● Required work: Copy every line of the listing that holds the string "termékeket".

-----

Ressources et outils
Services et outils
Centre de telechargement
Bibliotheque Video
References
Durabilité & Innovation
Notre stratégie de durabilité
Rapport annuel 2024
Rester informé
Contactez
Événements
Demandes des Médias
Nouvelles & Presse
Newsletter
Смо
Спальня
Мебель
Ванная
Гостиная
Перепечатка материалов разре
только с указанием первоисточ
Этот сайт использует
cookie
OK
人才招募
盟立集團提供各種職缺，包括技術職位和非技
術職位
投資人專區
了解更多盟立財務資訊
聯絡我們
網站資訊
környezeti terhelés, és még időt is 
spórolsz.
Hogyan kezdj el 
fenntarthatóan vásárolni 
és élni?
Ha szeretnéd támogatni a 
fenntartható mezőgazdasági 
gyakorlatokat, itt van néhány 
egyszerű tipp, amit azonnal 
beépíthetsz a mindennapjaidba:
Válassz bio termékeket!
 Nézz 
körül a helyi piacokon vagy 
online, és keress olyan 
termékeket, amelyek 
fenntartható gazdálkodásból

-----

● Your solution:
Válassz bio termékeket!
termékeket, amelyek 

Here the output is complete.